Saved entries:

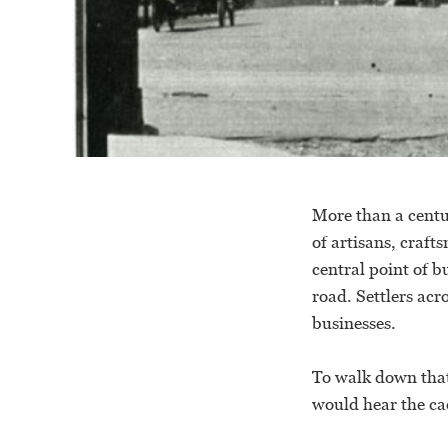
More than a centu
of artisans, craft
central point of b
road. Settlers acr
businesses.
To walk down that
would hear the ca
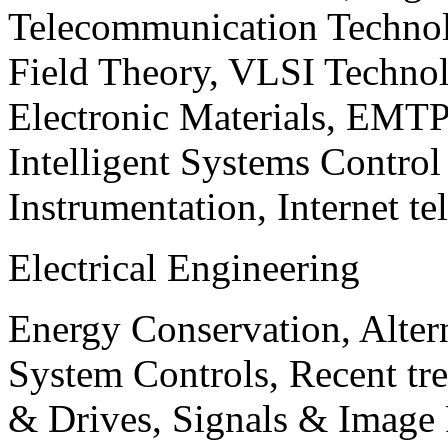
Telecommunication Technol
Field Theory, VLSI Techno
Electronic Materials, EMT
Intelligent Systems Contro
Instrumentation, Internet te
Electrical Engineering
Energy Conservation, Alter
System Controls, Recent tre
& Drives, Signals & Image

▶ Exercise aim
Transcribe the records above exactly, without images.

▶ Your solution
More than a centu
of artisans, craft
central point of b
road. Settlers acr
businesses.
To walk down that
would hear the ca
Telecommunication Technol
Field Theory, VLSI Techno
Electronic Materials, EMT
Intelligent Systems Contro
Instrumentation, Internet te
Electrical Engineering
Energy Conservation, Alter
System Controls, Recent tre
& Drives, Signals & Image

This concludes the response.